Rispetto a Il piccolo Tommy il libro di Toaff si presta a un interesse più ampio. Di entrambi, al loro apparire, si poteva ipotizzare a ragion veduta una rapida scomparsa. Ma il ragionamento giusto da fare era che mentre Il piccolo Tommy riguardava un fatto che (pur avendo raggiunto la ribalta nazionale) era destinato a una perdita di interesse per cause naturali, per così dire, Pasque di sangue metteva in moto una polemica di più alto livello, destinata a perdurare e ad essere rilanciata in concomitanza dei ripetuti interventi di personaggi e autorità, per i mesi a venire.
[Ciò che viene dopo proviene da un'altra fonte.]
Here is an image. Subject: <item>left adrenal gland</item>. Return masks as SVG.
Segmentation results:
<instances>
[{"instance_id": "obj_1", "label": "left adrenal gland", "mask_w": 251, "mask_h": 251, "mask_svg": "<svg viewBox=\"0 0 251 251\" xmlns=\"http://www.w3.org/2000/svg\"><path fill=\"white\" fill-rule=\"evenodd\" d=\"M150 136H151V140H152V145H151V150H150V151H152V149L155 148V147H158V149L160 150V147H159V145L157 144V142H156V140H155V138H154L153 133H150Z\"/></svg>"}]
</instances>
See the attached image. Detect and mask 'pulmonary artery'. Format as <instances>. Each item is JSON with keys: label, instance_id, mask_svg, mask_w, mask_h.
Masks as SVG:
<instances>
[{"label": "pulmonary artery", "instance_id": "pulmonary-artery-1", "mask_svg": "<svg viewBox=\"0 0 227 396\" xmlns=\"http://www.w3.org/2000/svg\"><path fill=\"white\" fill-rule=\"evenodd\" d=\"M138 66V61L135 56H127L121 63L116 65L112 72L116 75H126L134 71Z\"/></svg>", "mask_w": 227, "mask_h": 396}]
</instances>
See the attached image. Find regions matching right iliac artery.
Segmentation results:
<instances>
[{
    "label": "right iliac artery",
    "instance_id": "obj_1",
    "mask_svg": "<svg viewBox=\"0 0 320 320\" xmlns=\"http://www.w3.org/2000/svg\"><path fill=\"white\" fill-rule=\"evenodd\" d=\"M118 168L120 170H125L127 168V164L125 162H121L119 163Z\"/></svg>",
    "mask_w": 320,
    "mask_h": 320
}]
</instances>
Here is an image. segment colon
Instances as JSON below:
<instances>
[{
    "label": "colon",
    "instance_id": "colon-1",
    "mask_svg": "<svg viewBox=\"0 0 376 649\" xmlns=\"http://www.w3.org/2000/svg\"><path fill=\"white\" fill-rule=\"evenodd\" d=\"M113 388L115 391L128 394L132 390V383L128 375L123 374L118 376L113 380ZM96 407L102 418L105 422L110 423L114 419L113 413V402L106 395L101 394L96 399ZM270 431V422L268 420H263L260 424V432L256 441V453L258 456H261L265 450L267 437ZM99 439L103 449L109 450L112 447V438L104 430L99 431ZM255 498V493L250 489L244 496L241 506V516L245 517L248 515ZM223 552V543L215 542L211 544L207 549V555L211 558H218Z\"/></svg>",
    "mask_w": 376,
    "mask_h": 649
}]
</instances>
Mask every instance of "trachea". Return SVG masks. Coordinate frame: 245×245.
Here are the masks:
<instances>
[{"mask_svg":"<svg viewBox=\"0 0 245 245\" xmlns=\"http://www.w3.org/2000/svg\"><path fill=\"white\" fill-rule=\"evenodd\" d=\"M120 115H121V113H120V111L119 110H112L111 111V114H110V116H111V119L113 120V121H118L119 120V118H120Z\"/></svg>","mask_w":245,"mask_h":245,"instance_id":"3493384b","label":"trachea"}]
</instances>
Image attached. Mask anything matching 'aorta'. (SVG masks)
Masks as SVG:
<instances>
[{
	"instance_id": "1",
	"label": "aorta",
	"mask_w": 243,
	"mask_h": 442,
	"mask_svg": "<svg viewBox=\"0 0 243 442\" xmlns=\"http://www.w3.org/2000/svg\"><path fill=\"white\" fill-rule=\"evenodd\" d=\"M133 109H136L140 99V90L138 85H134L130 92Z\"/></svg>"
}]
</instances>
Così effettivamente è stato. Pasque di sangue è stato poi ristampato, epurato dei riferimenti più crudi, anche se l’autore non ha assolutamente abiurato le sue teorie. Anzi, ha presentato nuovi documenti in supporto di esse.
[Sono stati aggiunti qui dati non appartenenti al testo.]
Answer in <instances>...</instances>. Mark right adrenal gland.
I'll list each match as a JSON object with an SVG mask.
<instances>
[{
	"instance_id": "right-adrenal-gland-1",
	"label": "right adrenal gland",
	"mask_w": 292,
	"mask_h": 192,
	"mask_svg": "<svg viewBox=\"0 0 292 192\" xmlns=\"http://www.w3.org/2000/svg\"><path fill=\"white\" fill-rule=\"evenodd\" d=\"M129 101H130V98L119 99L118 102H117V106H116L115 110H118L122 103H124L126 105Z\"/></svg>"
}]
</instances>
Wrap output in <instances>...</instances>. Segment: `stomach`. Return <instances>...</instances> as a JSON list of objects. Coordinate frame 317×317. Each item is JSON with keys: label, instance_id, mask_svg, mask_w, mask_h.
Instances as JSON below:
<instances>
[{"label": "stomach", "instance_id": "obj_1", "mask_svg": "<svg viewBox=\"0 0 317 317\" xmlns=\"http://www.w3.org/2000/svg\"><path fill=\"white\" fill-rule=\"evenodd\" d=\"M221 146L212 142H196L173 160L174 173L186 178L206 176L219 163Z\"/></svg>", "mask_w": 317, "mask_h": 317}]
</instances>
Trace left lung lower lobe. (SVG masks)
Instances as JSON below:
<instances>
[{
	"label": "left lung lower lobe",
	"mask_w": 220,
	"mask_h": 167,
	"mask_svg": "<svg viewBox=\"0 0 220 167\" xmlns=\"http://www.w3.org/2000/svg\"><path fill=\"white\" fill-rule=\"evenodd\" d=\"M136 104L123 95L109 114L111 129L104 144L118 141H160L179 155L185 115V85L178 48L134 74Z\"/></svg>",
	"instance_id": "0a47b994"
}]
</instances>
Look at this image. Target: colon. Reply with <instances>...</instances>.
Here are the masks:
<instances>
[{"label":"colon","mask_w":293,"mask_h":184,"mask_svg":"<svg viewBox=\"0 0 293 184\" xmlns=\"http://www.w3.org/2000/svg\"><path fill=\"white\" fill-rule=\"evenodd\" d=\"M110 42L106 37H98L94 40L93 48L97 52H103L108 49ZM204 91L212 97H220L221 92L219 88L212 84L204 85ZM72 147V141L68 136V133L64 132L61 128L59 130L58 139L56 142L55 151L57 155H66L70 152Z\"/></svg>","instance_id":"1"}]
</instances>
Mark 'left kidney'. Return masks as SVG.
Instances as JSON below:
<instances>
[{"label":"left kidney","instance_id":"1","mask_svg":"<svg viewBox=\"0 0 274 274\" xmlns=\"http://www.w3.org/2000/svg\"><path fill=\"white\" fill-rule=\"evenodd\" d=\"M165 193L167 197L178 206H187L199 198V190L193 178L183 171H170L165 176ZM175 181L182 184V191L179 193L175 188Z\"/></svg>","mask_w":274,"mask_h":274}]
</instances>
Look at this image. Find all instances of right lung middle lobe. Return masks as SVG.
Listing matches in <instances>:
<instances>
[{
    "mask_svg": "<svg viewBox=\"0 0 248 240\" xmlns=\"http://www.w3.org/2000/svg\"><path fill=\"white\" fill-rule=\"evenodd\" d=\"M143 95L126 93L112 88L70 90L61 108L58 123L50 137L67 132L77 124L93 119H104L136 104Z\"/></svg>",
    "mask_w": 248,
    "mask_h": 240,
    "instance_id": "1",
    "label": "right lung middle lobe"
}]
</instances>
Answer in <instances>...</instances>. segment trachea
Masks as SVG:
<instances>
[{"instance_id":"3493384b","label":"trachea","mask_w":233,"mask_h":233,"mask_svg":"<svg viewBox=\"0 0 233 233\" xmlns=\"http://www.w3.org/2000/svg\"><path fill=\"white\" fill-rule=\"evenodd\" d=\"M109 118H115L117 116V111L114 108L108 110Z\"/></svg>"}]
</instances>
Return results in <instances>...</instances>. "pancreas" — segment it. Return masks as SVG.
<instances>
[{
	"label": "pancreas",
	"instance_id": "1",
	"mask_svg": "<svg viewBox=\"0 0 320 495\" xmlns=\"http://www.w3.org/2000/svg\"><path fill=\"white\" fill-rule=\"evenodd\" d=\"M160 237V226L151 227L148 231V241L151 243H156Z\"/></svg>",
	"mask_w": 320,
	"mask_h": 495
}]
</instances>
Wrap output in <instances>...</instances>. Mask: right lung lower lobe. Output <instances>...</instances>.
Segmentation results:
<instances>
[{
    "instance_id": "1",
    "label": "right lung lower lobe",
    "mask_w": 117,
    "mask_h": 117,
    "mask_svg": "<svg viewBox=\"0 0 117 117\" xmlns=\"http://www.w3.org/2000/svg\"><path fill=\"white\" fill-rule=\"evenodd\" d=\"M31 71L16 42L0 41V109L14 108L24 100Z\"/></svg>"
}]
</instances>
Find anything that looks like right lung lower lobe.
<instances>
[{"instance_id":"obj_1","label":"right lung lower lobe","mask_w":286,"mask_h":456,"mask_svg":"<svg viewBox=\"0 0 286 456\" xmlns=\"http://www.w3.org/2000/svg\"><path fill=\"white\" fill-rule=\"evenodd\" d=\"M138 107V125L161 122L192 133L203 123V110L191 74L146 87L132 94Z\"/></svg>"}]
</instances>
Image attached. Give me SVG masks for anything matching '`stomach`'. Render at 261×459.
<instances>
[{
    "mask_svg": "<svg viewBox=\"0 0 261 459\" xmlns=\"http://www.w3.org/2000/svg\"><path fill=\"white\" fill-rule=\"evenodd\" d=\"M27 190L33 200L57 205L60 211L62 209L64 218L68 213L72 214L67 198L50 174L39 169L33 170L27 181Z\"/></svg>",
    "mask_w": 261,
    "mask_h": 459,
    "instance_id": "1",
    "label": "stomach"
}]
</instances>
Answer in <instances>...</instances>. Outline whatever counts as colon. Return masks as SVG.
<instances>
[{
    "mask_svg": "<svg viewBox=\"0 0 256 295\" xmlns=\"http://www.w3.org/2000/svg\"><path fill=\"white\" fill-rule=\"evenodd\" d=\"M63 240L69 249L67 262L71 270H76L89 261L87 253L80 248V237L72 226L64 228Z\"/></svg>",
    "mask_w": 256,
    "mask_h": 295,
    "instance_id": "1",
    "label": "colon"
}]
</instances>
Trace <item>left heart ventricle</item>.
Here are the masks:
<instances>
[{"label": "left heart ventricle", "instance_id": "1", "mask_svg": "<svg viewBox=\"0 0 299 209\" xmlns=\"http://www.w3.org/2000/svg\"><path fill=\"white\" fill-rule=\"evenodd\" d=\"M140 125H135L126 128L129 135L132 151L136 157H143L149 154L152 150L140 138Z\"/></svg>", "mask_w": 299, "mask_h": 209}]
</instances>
Per essere tacciati come antisemiti non c’è bisogno di negare la Shoa. Credo sia sufficiente il non sostenere le ragioni dell’ebraismo con sufficiente forza.

Trovo curioso che alcuni libri sugli ebrei che mi è capitato di sfogliare giochino sull’ambiguità dei titoli, delle parole, talvolta della punteggiatura. Mi riferisco innanzi tutto a un libro di Piero Pellicano uscito per Baldini & Castoldi nel 1938 che presenta, per così dire, due titoli diversi. In copertina il primo recita Ecco il diavolo, Israele, mentre sul frontespizio vira leggermente in Ecco il diavolo: Israele. Apparirà evidente come l’uso dei due punti, al posto della virgola, ne cambi drasticamente il senso. Quello che prima era solo un avvertimento, un’esortazione, eccolo tramutarsi in una chiara condanna.
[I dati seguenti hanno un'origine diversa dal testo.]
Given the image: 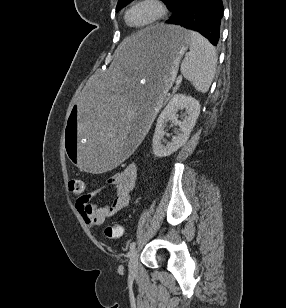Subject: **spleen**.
I'll list each match as a JSON object with an SVG mask.
<instances>
[{
    "label": "spleen",
    "mask_w": 286,
    "mask_h": 308,
    "mask_svg": "<svg viewBox=\"0 0 286 308\" xmlns=\"http://www.w3.org/2000/svg\"><path fill=\"white\" fill-rule=\"evenodd\" d=\"M190 51L181 64V72L194 88L206 93L212 83L217 64V54L212 44L201 34L188 31Z\"/></svg>",
    "instance_id": "3e777b00"
}]
</instances>
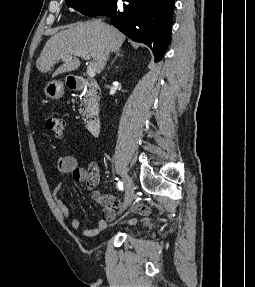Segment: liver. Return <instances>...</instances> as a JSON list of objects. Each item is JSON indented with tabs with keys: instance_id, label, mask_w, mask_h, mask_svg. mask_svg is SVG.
Segmentation results:
<instances>
[{
	"instance_id": "1",
	"label": "liver",
	"mask_w": 255,
	"mask_h": 287,
	"mask_svg": "<svg viewBox=\"0 0 255 287\" xmlns=\"http://www.w3.org/2000/svg\"><path fill=\"white\" fill-rule=\"evenodd\" d=\"M46 42L37 62L39 72H51L54 64L62 60L64 64L54 72V76L78 70L80 60L78 54L88 52L96 64V72L100 74L109 58L110 52L120 50L125 36L108 24L102 22H78L64 26ZM73 58V60H72Z\"/></svg>"
}]
</instances>
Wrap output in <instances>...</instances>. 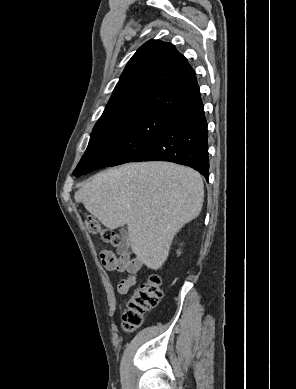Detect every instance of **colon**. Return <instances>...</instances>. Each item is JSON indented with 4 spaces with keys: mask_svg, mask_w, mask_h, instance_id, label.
<instances>
[{
    "mask_svg": "<svg viewBox=\"0 0 296 389\" xmlns=\"http://www.w3.org/2000/svg\"><path fill=\"white\" fill-rule=\"evenodd\" d=\"M88 231L99 235L103 242L118 246L121 242L119 234L111 228L105 227L92 216L85 220ZM108 263L113 264V259L108 258ZM162 282L159 276L152 275L141 282L129 296L122 314L123 328L131 332L139 327L144 315L154 308L162 298Z\"/></svg>",
    "mask_w": 296,
    "mask_h": 389,
    "instance_id": "colon-1",
    "label": "colon"
}]
</instances>
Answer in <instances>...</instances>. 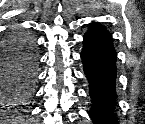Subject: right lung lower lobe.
<instances>
[{"label":"right lung lower lobe","mask_w":145,"mask_h":124,"mask_svg":"<svg viewBox=\"0 0 145 124\" xmlns=\"http://www.w3.org/2000/svg\"><path fill=\"white\" fill-rule=\"evenodd\" d=\"M0 60V104L13 114L31 105L36 85L37 50L31 35L9 39L6 55Z\"/></svg>","instance_id":"obj_1"}]
</instances>
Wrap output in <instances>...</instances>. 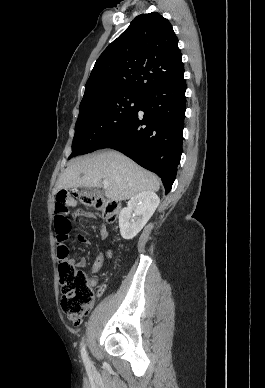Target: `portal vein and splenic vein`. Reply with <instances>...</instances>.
Wrapping results in <instances>:
<instances>
[{
	"label": "portal vein and splenic vein",
	"mask_w": 265,
	"mask_h": 388,
	"mask_svg": "<svg viewBox=\"0 0 265 388\" xmlns=\"http://www.w3.org/2000/svg\"><path fill=\"white\" fill-rule=\"evenodd\" d=\"M102 184H103L104 188H108V186H109V182H107V180H103Z\"/></svg>",
	"instance_id": "1"
}]
</instances>
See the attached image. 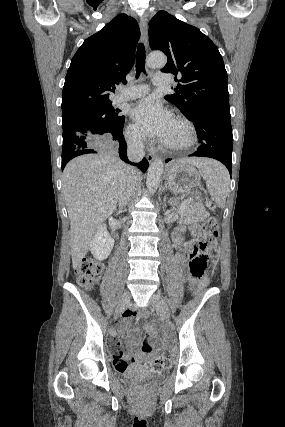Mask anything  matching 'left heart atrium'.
Returning a JSON list of instances; mask_svg holds the SVG:
<instances>
[{
  "label": "left heart atrium",
  "mask_w": 285,
  "mask_h": 427,
  "mask_svg": "<svg viewBox=\"0 0 285 427\" xmlns=\"http://www.w3.org/2000/svg\"><path fill=\"white\" fill-rule=\"evenodd\" d=\"M131 117L146 134L162 141L173 121L171 113L152 97L138 101L131 110Z\"/></svg>",
  "instance_id": "39dd6f15"
}]
</instances>
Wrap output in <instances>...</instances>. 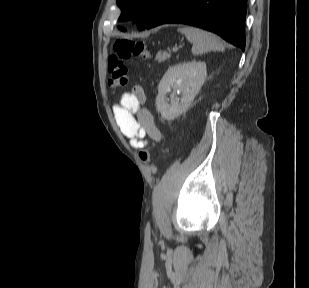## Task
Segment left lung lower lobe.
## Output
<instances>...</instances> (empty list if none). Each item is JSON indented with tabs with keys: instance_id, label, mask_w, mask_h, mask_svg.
<instances>
[{
	"instance_id": "left-lung-lower-lobe-1",
	"label": "left lung lower lobe",
	"mask_w": 309,
	"mask_h": 288,
	"mask_svg": "<svg viewBox=\"0 0 309 288\" xmlns=\"http://www.w3.org/2000/svg\"><path fill=\"white\" fill-rule=\"evenodd\" d=\"M247 0H168L145 28L167 23L200 27L245 49Z\"/></svg>"
}]
</instances>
A una recente edizione della fiera del libro antico di Milano il mio editore ha fatto l’errore non tanto di soffiarmi da sotto il naso un libricino come Israele deve essere distrutto, quanto quello di mostrarmelo. Inutile vi dica chi ce l’ha adesso. Il titolo a prima vista lo farebbe immediatamente ascrivere al ruolo delle pubblicazioni antisemite, il tutto rinforzato da un esplicativo sottotitolo: Preparazione al genocidio nel medio-oriente. Invece, con mia grande sorpresa, ho scoperto trattarsi di un libro scritto da un’ebrea, tale Miriam Novitch, corrispondente da Israele per L’Avanti.
Il libro non reca la data di stampa, comunque anni Settanta (suppongo poco dopo la proclamazione dello Stato d’Israele), e riporta solamente il nome di una tipografia romana. Porta avanti le rivendicazioni di Israele, riunite in sette dossier e ventila l’ipotesi di un complotto arabo per commettere un genocidio in medio-oriente. Il contenuto del libro è molto interessante e spazia in varie direzioni, inclusa quella dei libri proibiti. Quindi si parla dei Protocolli dei Savi di Sion, del Mein Kampf di Hitler, ma anche del famigerato Sacrifici umani nel Talmud, libro antisemita ristampato in Egitto nel 1962 (l’edizione originale è del 1890). Non credo sia mai stato tradotto in italiano, però c’è la versione in inglese, Talmudic human sacrifices. Se proprio volete farvi male.

Un libro molto raro sull’antisemitismo l’aveva messo in vendita la Libreria Le Colonne di Torino nel catalogo del primo semestre 2010. Si trattava di Charlot Ebreo 2 volte di May Reeves (e Marco Ramperti). Purtroppo sono arrivato tardi “sul pezzo” e chissà quando, e se, ricapiterà l’occasione. Non mi sono azzardato a mettere in atto la tecnica della “proposta indecente” (ne parlo al capitolo 2 del mio Manuale del cacciatore di libri introvabili) per pudicizia, ma forse avrei dovuto. Nel libro c’è una prefazione di Marco Ramperti che alcuni considerano raggelante, una requisitoria senza pari verso Charlie Chaplin e le sue origini ebree.